- Image 1 of 3
- Image 2 of 3
- Image 3 of 3
ROTTERDAM, Netherlands – Controversial tennis player Nick Kyrgios will be free to participate in an NBA celebrity game in February after being released from his contract with an ATP event in the Netherlands.
Richard Krajicek, the 1996 Wimbledon champion and tournament director of the ANB Amro event in Rotterdam, posted a link to a statement on Twitter late Wednesday saying he'd agreed to cancel the contract at the request of Kyrgios, the 21-year-old Australian who this week received an eight-week ban from the tennis tour for "tanking" a match in China.
Krajicek said he took the decision so Kyrgios, an avid basketball fan, could attend the annual NBA All-Star weekend and play in a celebrity game on Feb. 19, the same day as the final in Rotterdam.
He said Kyrgios' manager had made the approach to withdraw "several weeks ago" and tournament organizers decided Tuesday to terminate the contract.

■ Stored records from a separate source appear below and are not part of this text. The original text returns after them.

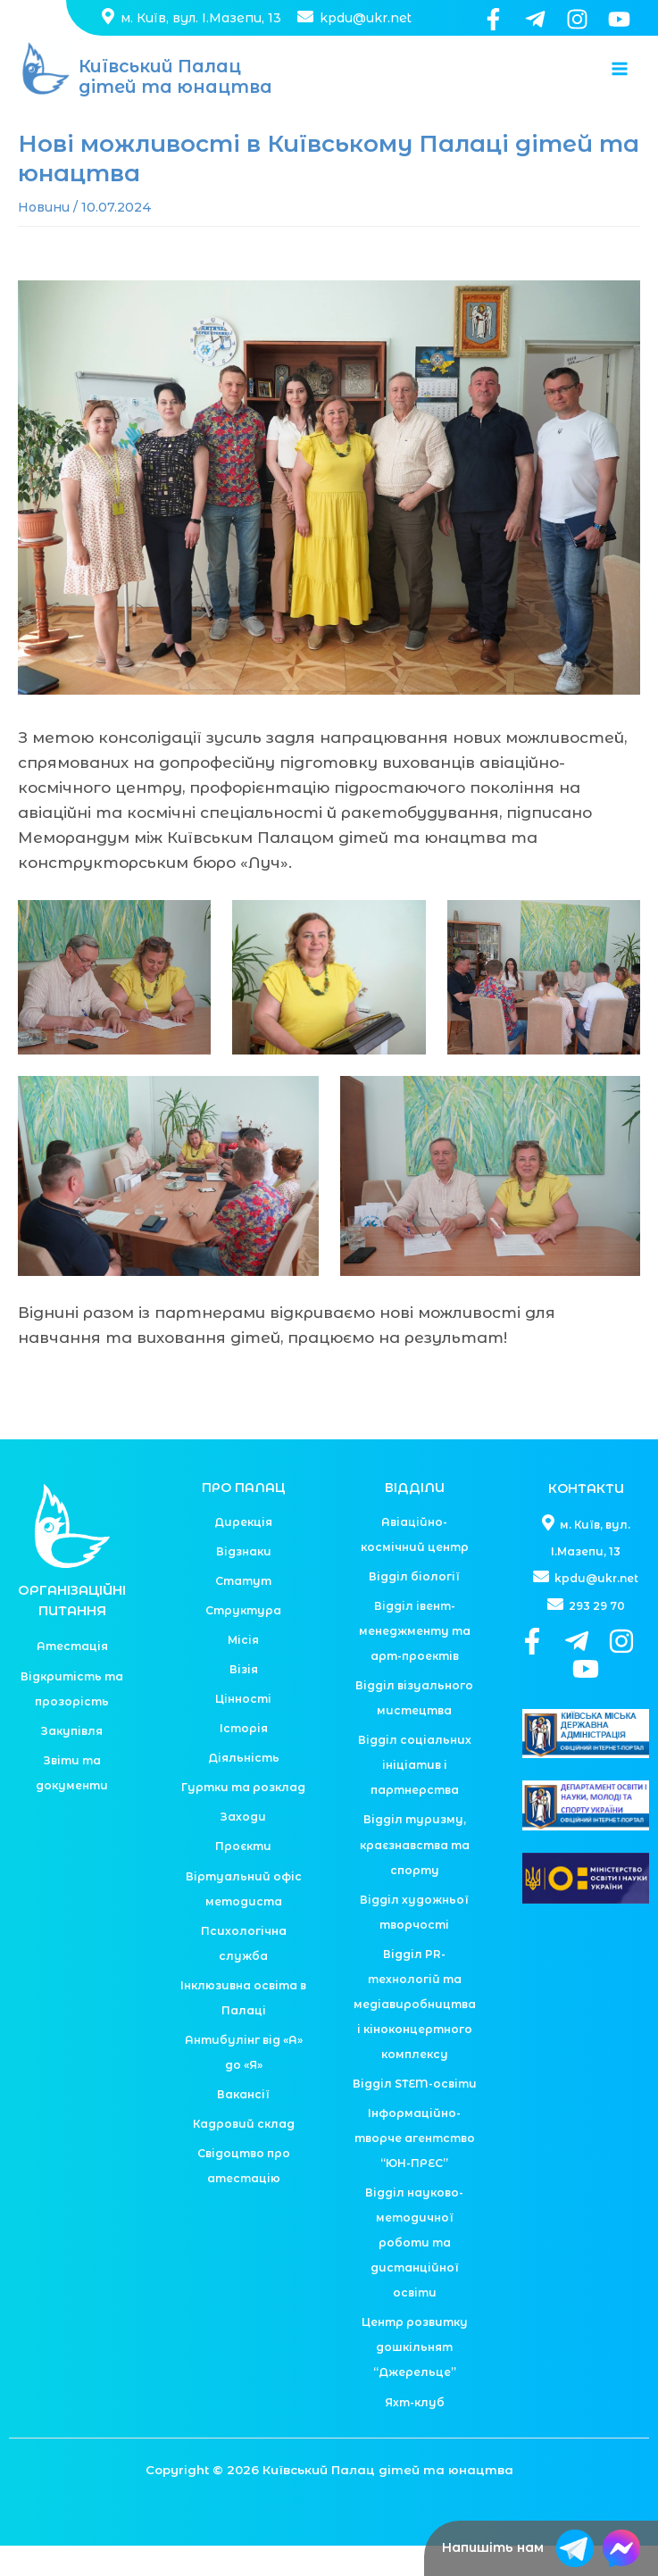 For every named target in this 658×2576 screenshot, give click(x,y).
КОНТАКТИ (585, 1519)
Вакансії (243, 2124)
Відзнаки (243, 1581)
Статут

"We wanted to hold him to his contract," said Krajicek, but ... "You see what can happen when he is tired and has little meaning, as in China.
"We want a top tennis player seen on the court. If every week he is focused on tennis, he might be mentally burned out after six months. He needs an outlet."
The ATP, which runs the men's tennis tour, suspended Kyrgios on Monday and fined him an additional $25,000 for "conduct contrary to the integrity of the game" following an investigation into his behavior during a second-round loss to German qualifier Mischa Zverev last week at the Shanghai Masters.
The No. 12-ranked Kyrgios gave little effort during the 6-3, 6-1 defeat, and had already been fined $16,500 for failing to give a full effort, unsportsmanlike conduct and verbal abuse of a spectator.
He was banned until Jan. 15 — a day before the start of the Australian Open, but the suspension could be reduced to three weeks if Kyrgios agrees to enter "a plan of care under the direction of a sports psychologist."
Kyrgios issued a statement Monday offering another apology for his conduct in Shanghai, saying he will be back in 2017.
It's not the first time that Kyrgios has run into trouble with tennis authorities. Last year, he insulted Stan Wawrinka with crude remarks during a match in Montreal. He received $12,500 in fines, as well as a suspended 28-day ban and a potential further $25,000 fine if he picked up any other major offenses over the following six months. His probation for that ended in February.
Kyrgios attracted criticism for his performances at Wimbledon and at the U.S. Open, for deciding not to play at the Olympics because of a spat with an Australian team official, and for firing back at retired players who have offered advice.